MiR-150 expression in breast cancer attracts and activates immune cells, and is associated with better patient outcome.

Abstract

570 Background: MicroRNA (miRNA) epigenetically regulate a large number of cancer-related genes and is known as a key player in cancer biology. MiR-150 promote cancer cell proliferation, migration, and invasion. However, there has been no study that investigated the role of miR-150 in the tumor microenvironment (TME) of breast cancer patients. Methods: Total of 1,961 breast cancer patients from multiple independent large cohorts were analyzed. These observational results were validated by in vitro experiments. Lymphocyte attraction was assessed using Transwell system. Results: miR-150 expression was the highest in triple negative breast cancer (TNBC) among subtypes and correlated with Nottingham histological grade (all p<0.001). A high miR-150 was significantly associated with better overall survival (OS) in both METABRIC and TCGA cohorts regardless of subtypes (all p<0.05 except for TNBC in TCGA). MiR-150 expression was strongly correlated with Hallmark immune-related gene sets (Allograft rejection, IL6 signaling, IFN-γ response, Inflammatory response, IL2 signaling, and apoptosis), with cytolytic activity, with infiltration of CD8+ T cells, CD4+ memory T cells, and dendritic cells, as well as with gene expressions of major immune checkpoint molecules (PD-1, CTLA4, IDO1, TIGIT, BTLA, and LAG3), consistently in both METABRIC and TCGA cohorts (all r>0.65, p<0.01).
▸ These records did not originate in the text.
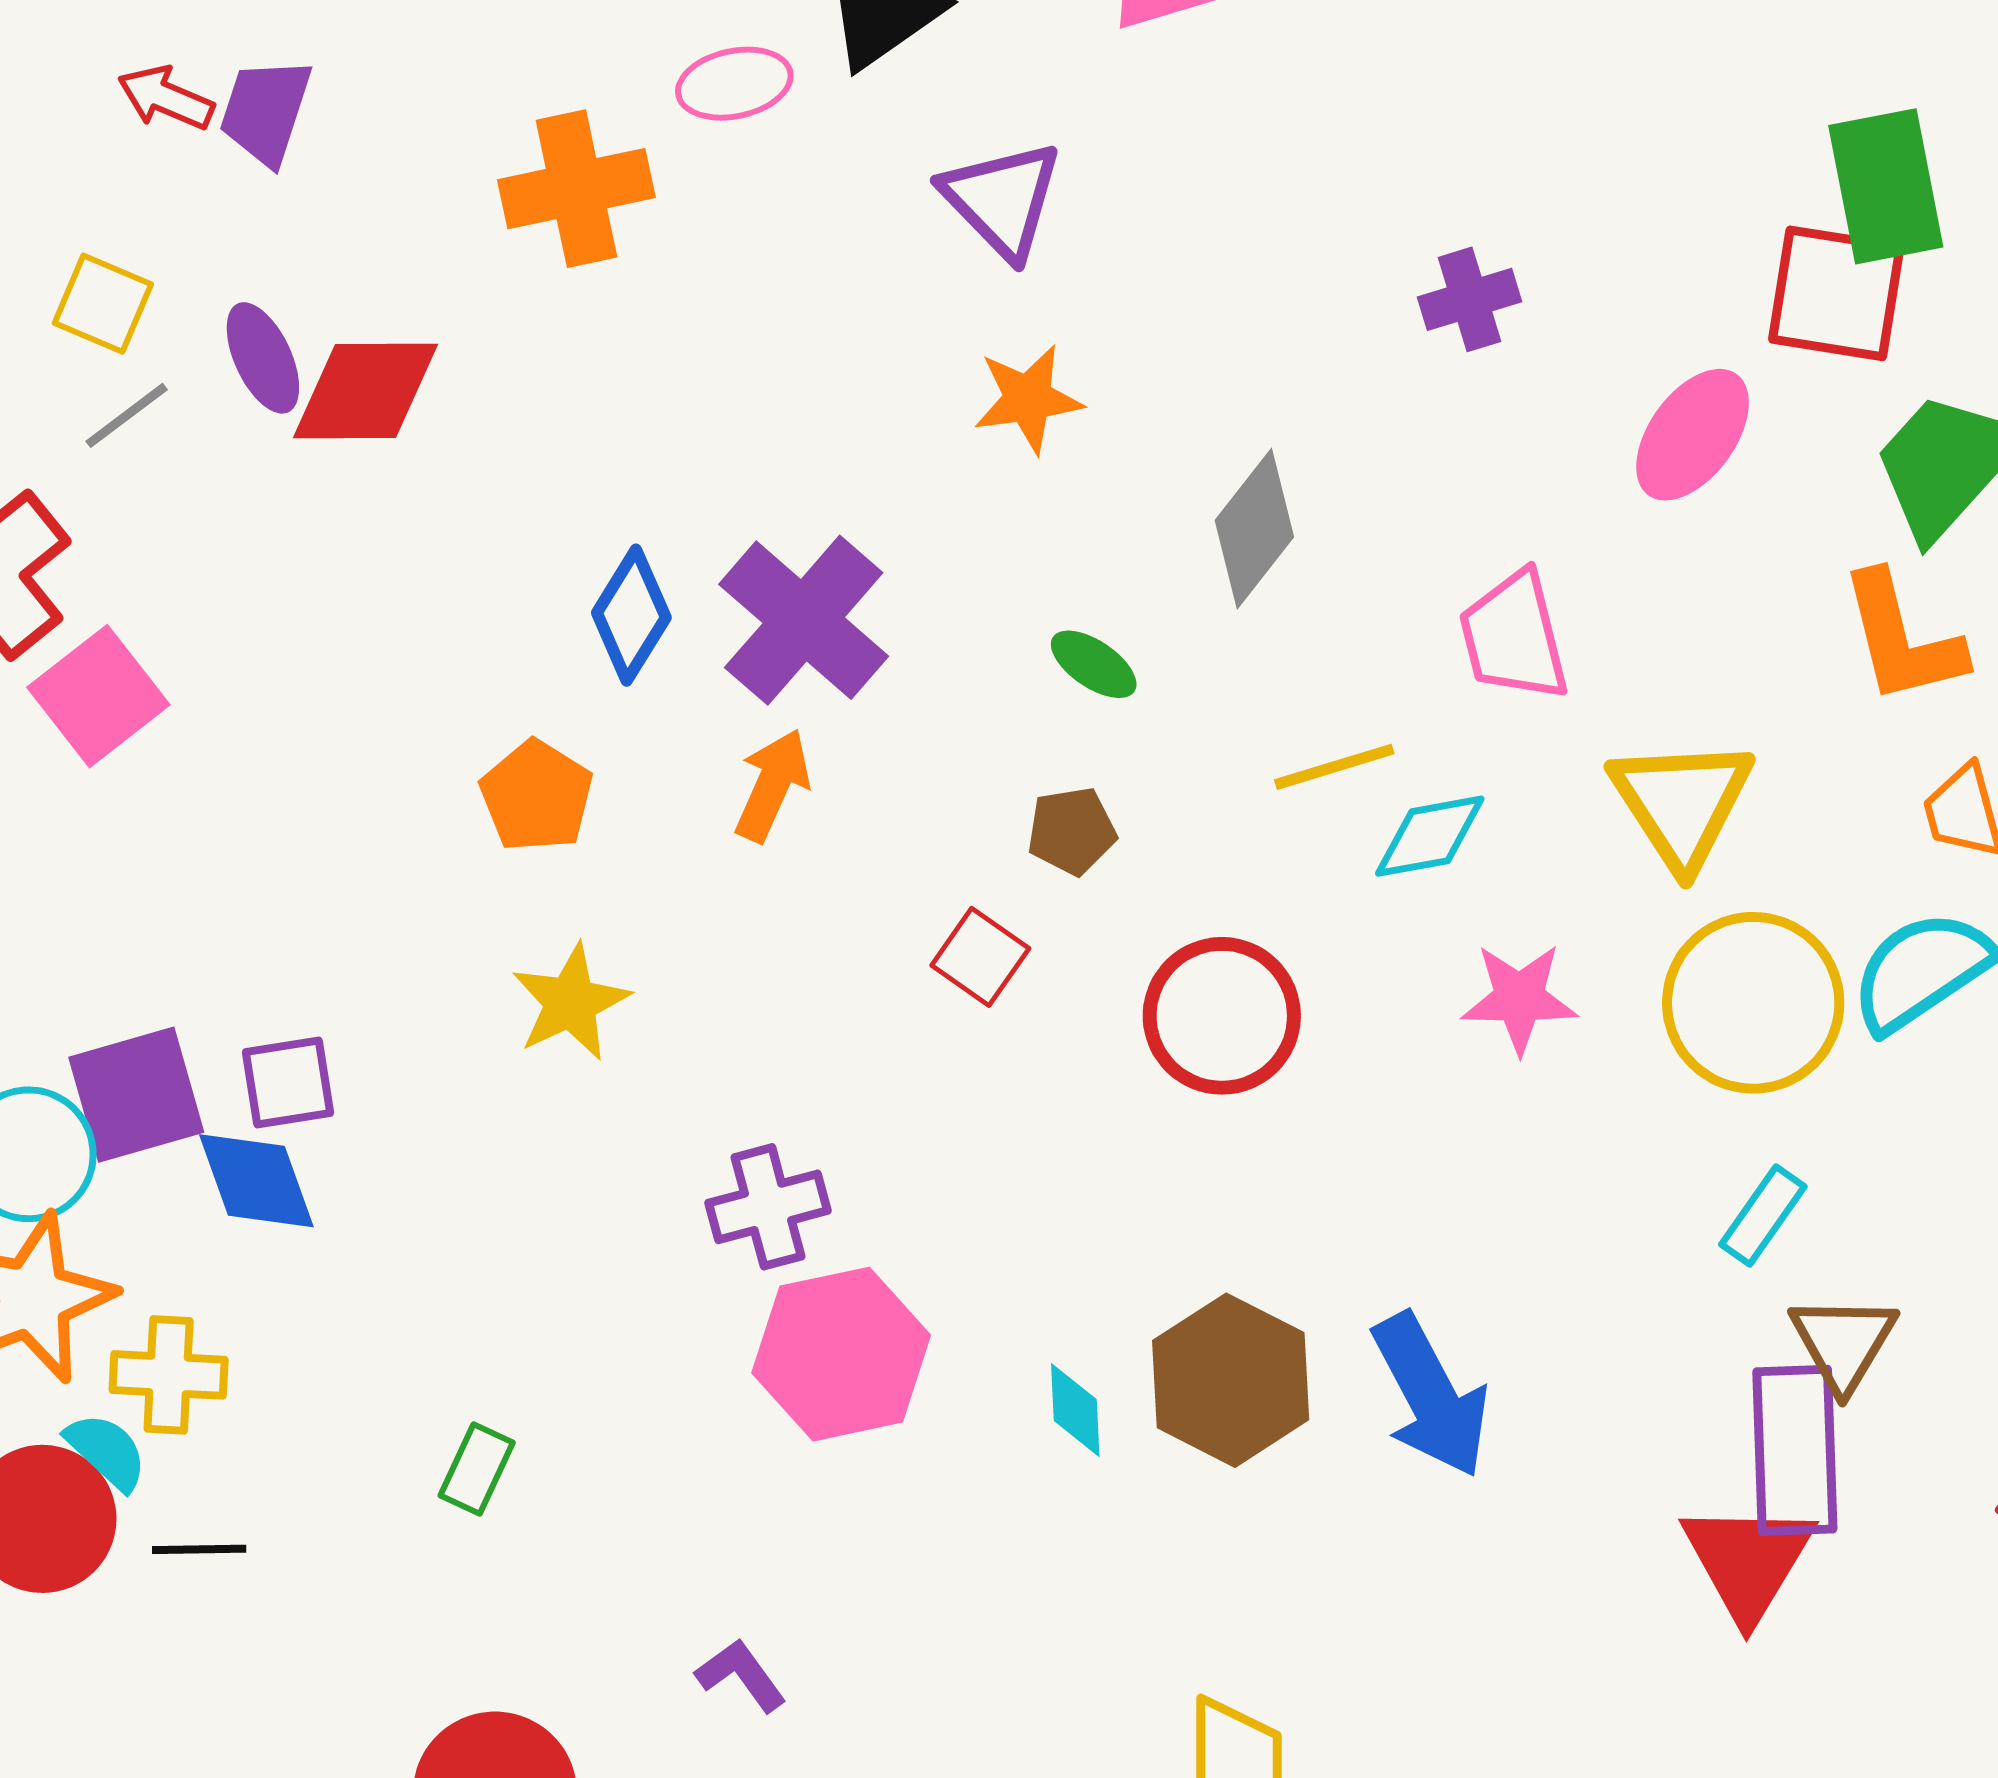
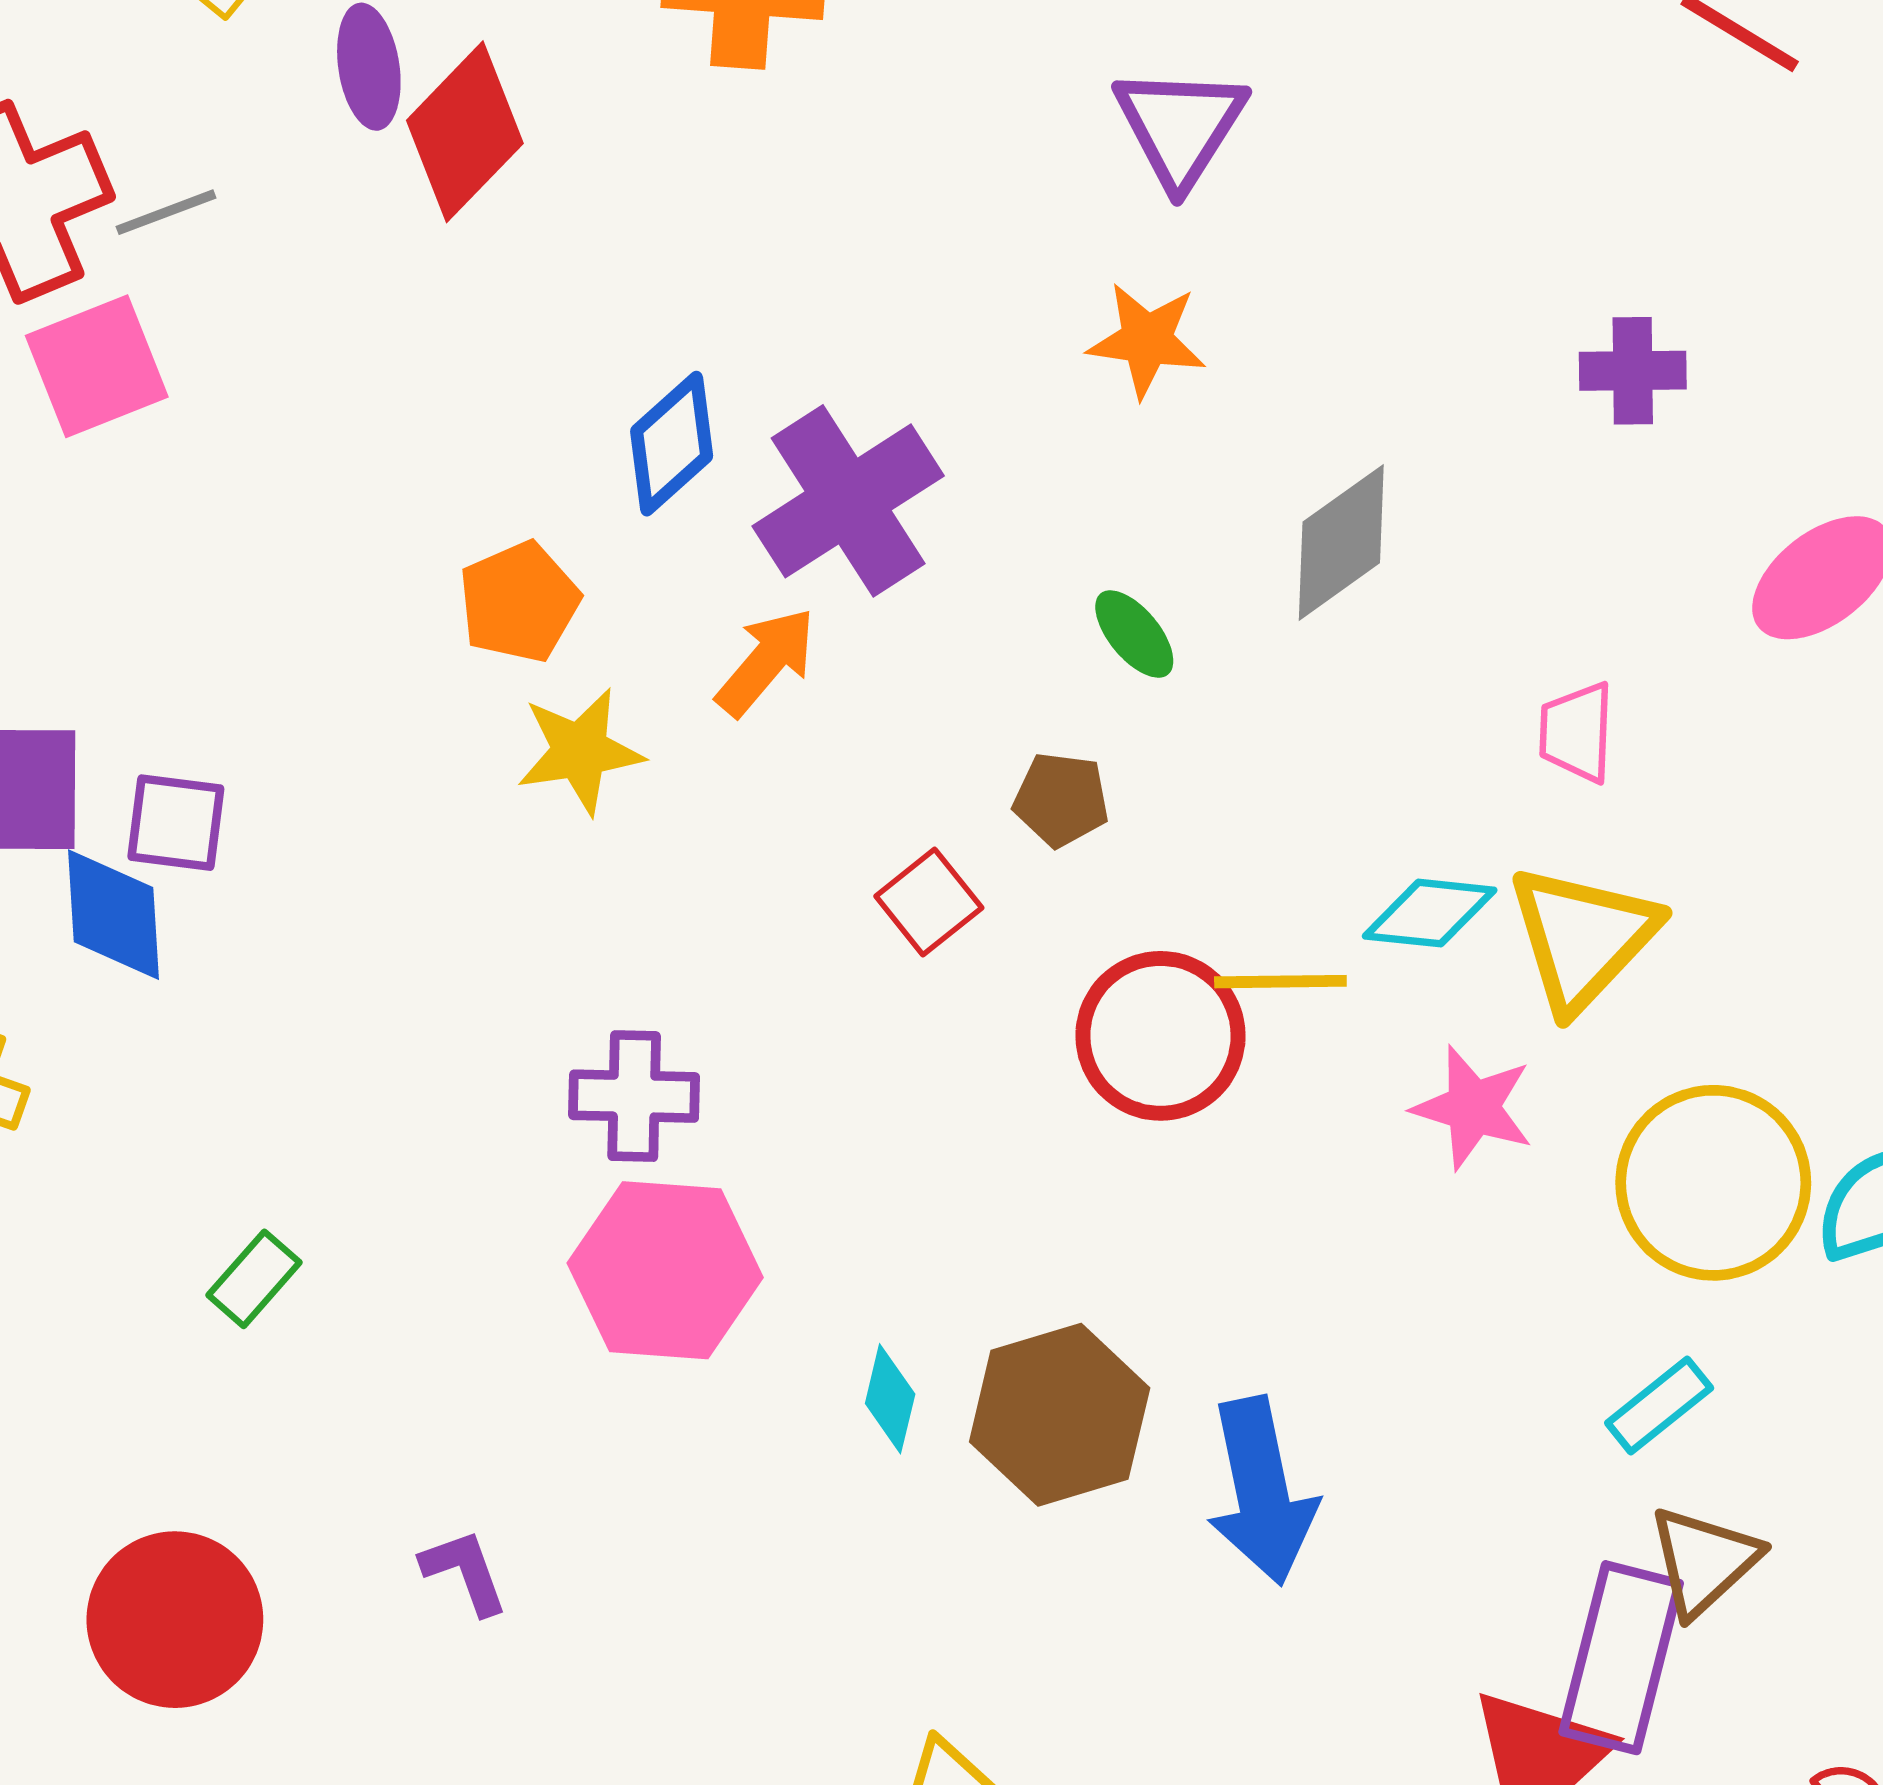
red diamond: (366, 391) -> (465, 132), turned -62
gray line: (127, 415) -> (166, 212), moved
pink trapezoid: (1514, 637) -> (1577, 732), size x0.7
yellow line: (1334, 767) -> (1280, 982), moved
yellow triangle: (1682, 803) -> (1583, 938), moved
yellow star: (571, 1002) -> (580, 751), moved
Unexpectedly, overexpression of miR-150 by mimic did not increase growth, migration, nor invasion of neither MDA-MB231 or BT-549 breast cancer cell lines. On the other hand, overexpression of miR-150 in either MDA-MB231 or BT-549 significantly increased attraction of lymphocyte cell line (Jurkart cells), which was abolished by addition of miR-150 inhibitor. By comparing the gene expression profile between miR-150 overexpressed and control cells, we found that many inflammation related gene sets including NF-kB signaling that enhance cell migration was enriched to miR-150 overexpressed cells, implicating that is how miR-150 high cells attract lymphocytes to TME. Conclusions: miR-150 expression is associated with immune cell infiltration and immune response, as well as with better survival in breast cancer patients. Overexpression of miR-150 in breast cancer cells did not promote cancer cell proliferation, migration, nor invasion; however, increased attraction of lymphocytes. Multiple inflammation-related genes were expressed higher in miR150 overexpressed MDA-MB231.